Your task:
Some of the lines below need repeating. Reproduce exactly those between the lines holding "面對高達數百萬元的照護缺口，民眾多半會選擇諸" and "Estas são as sugestões de museus que deixamos", inclusive.

Input material:

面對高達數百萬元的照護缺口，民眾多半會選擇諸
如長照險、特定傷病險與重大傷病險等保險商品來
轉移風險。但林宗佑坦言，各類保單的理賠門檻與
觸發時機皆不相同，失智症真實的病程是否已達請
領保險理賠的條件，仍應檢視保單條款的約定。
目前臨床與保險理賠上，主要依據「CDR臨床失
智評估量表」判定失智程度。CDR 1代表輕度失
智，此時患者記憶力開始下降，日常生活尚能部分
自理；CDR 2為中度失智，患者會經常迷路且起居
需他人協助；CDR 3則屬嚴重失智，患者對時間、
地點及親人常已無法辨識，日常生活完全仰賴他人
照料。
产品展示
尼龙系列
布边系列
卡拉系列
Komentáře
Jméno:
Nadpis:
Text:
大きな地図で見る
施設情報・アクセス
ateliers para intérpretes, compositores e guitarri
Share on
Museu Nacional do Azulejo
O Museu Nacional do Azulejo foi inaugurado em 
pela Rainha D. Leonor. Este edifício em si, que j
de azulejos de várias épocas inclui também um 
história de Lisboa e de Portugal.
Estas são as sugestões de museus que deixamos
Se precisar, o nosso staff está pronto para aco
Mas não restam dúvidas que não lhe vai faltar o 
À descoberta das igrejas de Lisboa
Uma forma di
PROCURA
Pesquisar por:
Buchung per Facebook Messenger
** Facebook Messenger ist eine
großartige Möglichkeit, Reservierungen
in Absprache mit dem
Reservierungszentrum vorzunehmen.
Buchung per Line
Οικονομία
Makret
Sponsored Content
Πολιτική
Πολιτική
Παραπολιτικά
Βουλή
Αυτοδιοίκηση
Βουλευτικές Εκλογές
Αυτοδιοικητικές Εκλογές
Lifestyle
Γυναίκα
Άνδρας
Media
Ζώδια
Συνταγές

...

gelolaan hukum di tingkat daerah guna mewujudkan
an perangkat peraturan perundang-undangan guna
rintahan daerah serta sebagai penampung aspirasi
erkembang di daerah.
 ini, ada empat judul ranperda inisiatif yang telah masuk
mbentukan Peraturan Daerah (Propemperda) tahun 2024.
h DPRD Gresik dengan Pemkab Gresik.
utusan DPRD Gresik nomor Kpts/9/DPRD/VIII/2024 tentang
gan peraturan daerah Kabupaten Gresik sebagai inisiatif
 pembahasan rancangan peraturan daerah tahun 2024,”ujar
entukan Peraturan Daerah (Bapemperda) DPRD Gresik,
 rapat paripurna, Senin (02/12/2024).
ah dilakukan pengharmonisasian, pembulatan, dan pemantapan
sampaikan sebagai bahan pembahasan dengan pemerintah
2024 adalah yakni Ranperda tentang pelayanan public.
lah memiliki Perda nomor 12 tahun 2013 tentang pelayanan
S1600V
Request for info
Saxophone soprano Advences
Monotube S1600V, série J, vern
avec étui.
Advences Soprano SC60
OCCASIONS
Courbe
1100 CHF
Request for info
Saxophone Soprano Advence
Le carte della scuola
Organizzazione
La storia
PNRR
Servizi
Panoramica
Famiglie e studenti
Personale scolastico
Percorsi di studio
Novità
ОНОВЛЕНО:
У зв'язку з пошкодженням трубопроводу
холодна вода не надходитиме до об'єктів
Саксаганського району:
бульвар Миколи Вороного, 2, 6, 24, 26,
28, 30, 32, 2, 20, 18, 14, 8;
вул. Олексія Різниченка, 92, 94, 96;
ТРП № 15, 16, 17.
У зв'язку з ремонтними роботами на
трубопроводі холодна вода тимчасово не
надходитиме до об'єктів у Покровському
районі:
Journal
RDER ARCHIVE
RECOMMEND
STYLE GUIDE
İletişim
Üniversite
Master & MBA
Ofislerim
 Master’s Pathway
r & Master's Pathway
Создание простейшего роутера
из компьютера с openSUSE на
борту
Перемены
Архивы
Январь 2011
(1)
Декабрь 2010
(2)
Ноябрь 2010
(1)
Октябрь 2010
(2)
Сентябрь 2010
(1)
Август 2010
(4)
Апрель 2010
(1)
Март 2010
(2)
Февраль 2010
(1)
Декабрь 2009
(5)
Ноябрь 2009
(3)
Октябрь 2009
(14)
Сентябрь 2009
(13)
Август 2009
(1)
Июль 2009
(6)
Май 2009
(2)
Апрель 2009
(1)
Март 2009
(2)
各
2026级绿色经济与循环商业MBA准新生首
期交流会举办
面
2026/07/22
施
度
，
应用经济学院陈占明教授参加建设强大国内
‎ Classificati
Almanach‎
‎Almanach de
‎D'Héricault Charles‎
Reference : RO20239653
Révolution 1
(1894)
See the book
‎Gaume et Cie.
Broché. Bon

Problem solution:
面對高達數百萬元的照護缺口，民眾多半會選擇諸
如長照險、特定傷病險與重大傷病險等保險商品來
轉移風險。但林宗佑坦言，各類保單的理賠門檻與
觸發時機皆不相同，失智症真實的病程是否已達請
領保險理賠的條件，仍應檢視保單條款的約定。
目前臨床與保險理賠上，主要依據「CDR臨床失
智評估量表」判定失智程度。CDR 1代表輕度失
智，此時患者記憶力開始下降，日常生活尚能部分
自理；CDR 2為中度失智，患者會經常迷路且起居
需他人協助；CDR 3則屬嚴重失智，患者對時間、
地點及親人常已無法辨識，日常生活完全仰賴他人
照料。
产品展示
尼龙系列
布边系列
卡拉系列
Komentáře
Jméno:
Nadpis:
Text:
大きな地図で見る
施設情報・アクセス
ateliers para intérpretes, compositores e guitarri
Share on
Museu Nacional do Azulejo
O Museu Nacional do Azulejo foi inaugurado em 
pela Rainha D. Leonor. Este edifício em si, que j
de azulejos de várias épocas inclui também um 
história de Lisboa e de Portugal.
Estas são as sugestões de museus que deixamos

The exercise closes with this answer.